Fidan ABD’nin Trump’ın ilk başkanlık döneminde Suriye’den çekilmeyi istediğini ve denediğini ancak o dönem Amerikan sisteminin bunu dinlemediğini ve razı olmadığını anımsattı. Trump 2018 yılında Suriye’den çekilme kararını açıklamıştı ancak bizzat kendi kabinesinde çatlak oluşmuştu. Çünkü Trump’ın kararını uygulamamak için dönemin ABD Savunma Bakanı James Mattis istifasını vermişti. Mattis Trump’ın kararından bir yıl önce ABD’nin Kandil’deki PKK yönetimiyle Suriye’deki parçası YPG’yi ayrı tutmaktan söz ediyor, bunu ısrarla Türkiye’ye de tavsiye ediyordu.

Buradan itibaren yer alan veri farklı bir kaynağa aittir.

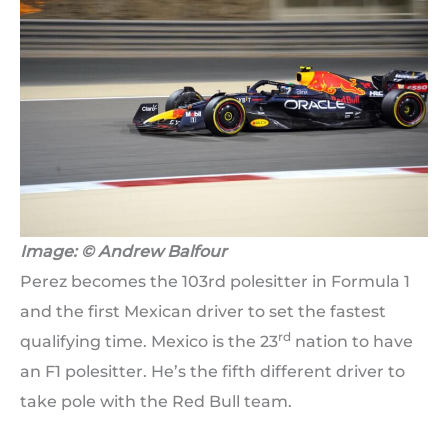
Image: © Andrew Balfour
Perez becomes the 103rd polesitter in Formula 1
and the first Mexican driver to set the fastest
rd
qualifying time. Mexico is the 23
nation to have
an F1 polesitter. He’s the fifth different driver to
take pole with the Red Bull team.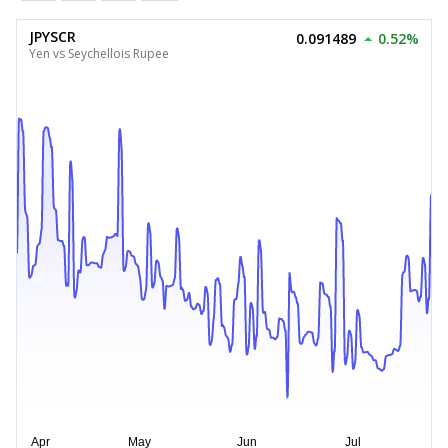
JPYSCR
0.091489
0.52%
Yen vs Seychellois Rupee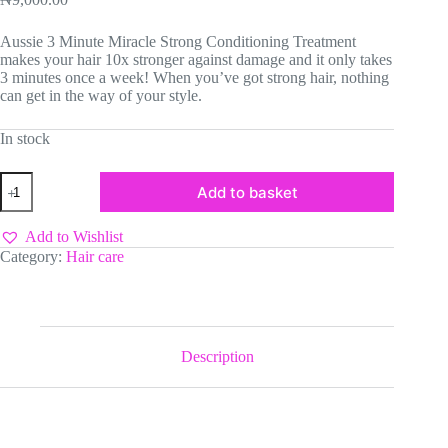
Aussie 3 Minute Miracle Strong Conditioning Treatment
makes your hair 10x stronger against damage and it only takes
3 minutes once a week! When you’ve got strong hair, nothing
can get in the way of your style.
In stock
Aussie
Add to basket
3
Minutes
Miracle
Add to Wishlist
Strong
Category:
Hair care
quantity
Description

Sözlerini “Trump yönetiminin PKK/PYD ile olan ilişkisini gözden geçireceğini değerlendiriyorum. Çünkü biz bu konuda ne kadar ciddi olduğumuzu kendilerine her fırsatta iletiyoruz” diye sürdüren Fidan, Demokratların da son zamanlarda böyle bir arayışın içine girdiğini söyledi. Bunun sebebi olarak işbirliğinin sürdürülemezliğini gördüğünü söyleyen Fidan “Geçici olarak başlayan bir şeyin bu kadar uzun sürmesi ve Türkiye gibi bir müttefikin artık başka bir noktaya itilmesi, rasyonel ve stratejik olarak izahı olmayan bir konu. Açıkçası biz bunu çok fazla sineye çekemeyeceğimizi, çekmeyeceğimizi onlara gösteriyoruz ve bu yolda da devam etmemiz gerekiyor” dedi.

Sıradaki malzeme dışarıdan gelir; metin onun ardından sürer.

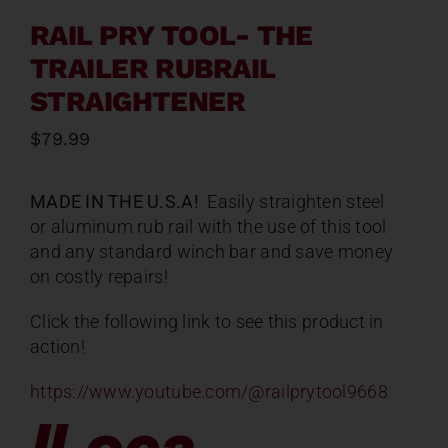
RAIL PRY TOOL- THE
TRAILER RUBRAIL
STRAIGHTENER
$
79.99
MADE IN THE U.S.A!
Easily straighten steel
or aluminum rub rail with the use of this tool
and any standard winch bar and save money
on costly repairs!
Click the following link to see this product in
action!
https://www.youtube.com/@railprytool9668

Fidan devamında Trump döneminde ABD’nin Suriye’den çekilmesinde “olumlu adımlar atılabileceğini düşündüğünü söyledi. Bu noktada sözlerini Ukrayna savaşına bağlayan Fidan savaşta bir donma ya da yumuşama olursa Moskova ile Washington arasında Suriye meselesiyle ilgili birtakım görüşmeler yapılması ihtimaline de değindi. Fidan’a göre ABD bölgeden çekilse bile yıllardır üstüne yatırım yaptığı aktörün zarar görmesini önleyecek birtakım arayışları olabilecek. 2014’ten beri “IŞİD’le savaş” gerekçesiyle Suriye’de olan ABD bölgede işbirliği kurduğu YPG’ye çok askeri yatırım yaptı. Karşılığında da Suriye’nin petrol kaynaklarından faydalandı.

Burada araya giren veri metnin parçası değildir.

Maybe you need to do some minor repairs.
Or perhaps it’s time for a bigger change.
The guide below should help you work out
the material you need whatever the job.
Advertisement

Konu Suriye’ye geçmişken Cumhurbaşkanı Erdoğan ve Suriye Devlet Başkanı Beşar Esad’ın görüşme ihtimali de es geçilmedi. İki lider en son Riyad’daki Arap Ligi ve İslami İşbirliği Teşkilatı’nın ortak olağanüstü zirvesine katılmıştı. Aile fotoğrafında aralarında sadece dört lider vardı. Ancak hiçbir etkileşimde bulunmadıkları gibi Erdoğan’ın Esad konuşurken salonda olmaması dikkat çekti. Erdoğan sonra uçakta bunun sebebinin Suudi Arabistan Veliaht Prensi Muhammed bin Selman ile görüşmesi olduğunu söyledi.
Fidan Türkiye’nin her türlü senaryoya hazır olmasının öneminin altını çizerek Suriye rejimiyle sorunları masaya yatırmayı daha düzgün bir formatta ve diplomatik olarak tercih ettiklerini söyledi. Cumhurbaşkanı Erdoğan’ın ileri bir diplomatik teklifi olduğunu hatırlatan Fidan “Suriye tarafı belli konuları özellikle şu süreç içinde çok fazla değerlendirmeye hazır ve açık gözükmüyor açıkçası. Ben bunları anlattığım zaman ‘Türkiye, Esed’in muhalefet ile anlaşmasını ön şart koşuyor veya anlaşmasını ön şart koşuyor’ diyenler oluyor. Hayır, bu bir ön şart değil. Benim sorunumu halletmesinin yolu pratikte bu türden bir şeyden geçiyor” dedi.
Esasında şart koşan daha çok Suriye gibi görünüyor. Esad bunu her ne kadar şart değil “gereklilik” olarak ifade etse de Türk askerlerinin Suriye’nin kuzeyinden çekilmesini istiyor. Bu bağlamda Türkiye’yi Suriye’nin toprak bütünlüğü ve egemenlik hakkını ihlal ettiğini savunuyor. Ancak Ankara, Suriye’deki askerlerin terörle mücadele amacıyla orada bulunduğunu, bölge terörden temizlendikten sonra askerlerin çekileceğini söylüyor.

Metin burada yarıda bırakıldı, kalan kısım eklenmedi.